Now, we've been tested. This country has been tested. Two-and-a-half years, a lot of circumstances has tested our resolve and our character, and we met that test. This is a strong nation.
We're not going to be intimidated by thugs and killers. They don't understand our Nation. Those who attacked us thought we'd fold tent and kind of file a lawsuit. [Laughter] They just don't understand the resolve. They don't understand the courage of our military. They don't understand our will to do our duty, which is to protect the American people.
We're a strong nation. The entrepreneurial spirit in this country is really strong. We've got people who put that sign out there, say, "The American Dream is meant for you, that if you want to own your own business, get after it." Government's role is not to create wealth but the conditions in which the entrepreneurial spirit can flourish.
You're welcome to the American Dream, no matter who you are or where you're from. The entrepreneurial spirit is strong, and that's what's going to lead this recovery. The people are going to be able to find work because the small-business owners of America are risktakers, bold thinkers, and love their country, and are willing to expand the job base.
No, the spirit of America is strong. There are thousands of our citizens who, when they see somebody who hurts, are loving them, like I said earlier. There are people, when they see the hunger—hungry, provide the food, when they know somebody is homeless, provide the shelter.
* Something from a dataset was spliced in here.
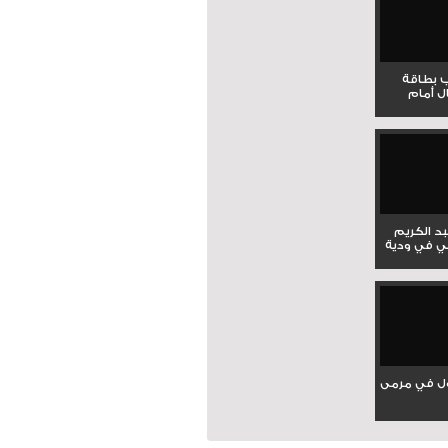
ب بطاقة
ل أمام
بد الكريم
ي في ودية
ل في مرمى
There are people who are helping little children understand what is necessary to learn to read. There are drug addicts who suffer. Yet there are great faith-based programs in America who are helping to heal hearts first and then change habits. The faith of this country—[applause]. We're a strong country because of our values. We believe in justice, we believe in human dignity, and we believe in freedom. And it is such an honor to represent this great land.
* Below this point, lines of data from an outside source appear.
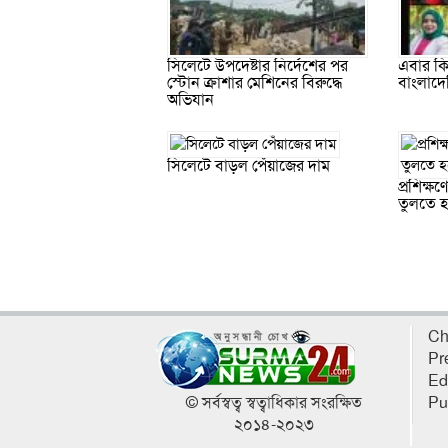
সিলেটে উপদেষ্টার নির্দেশের পর
এবার কি ম
স্টোন ক্রাশার মেশিনের বিরুদ্ধে
বাংলাদে
অভিযান
সিলেটে বাড়ল পেঁয়াজের দাম
প্রশিক্ষ
তুলতে হ
Ch
Pr
Ed
© সর্বস্বত্ব স্বত্বাধিকার সংরক্ষিত
Pu
২০১৪-২০২৩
May God bless you all, and may God bless America. Thank you all.
NOTE: The President spoke at 10:29 a.m. In his remarks, he referred to former President Saddam Hussein of Iraq; David Kay, CIA Special Advisor for Strategy Regarding Iraqi Weapons of Mass Destruction Programs; Albert Hentzen, president and chief executive officer, Hentzen Coatings, Inc.; John Stollenwerk, president and chief executive officer, Allen-Edmonds Shoe Corp.; and John R. Weise, president, F. Barkow, Inc.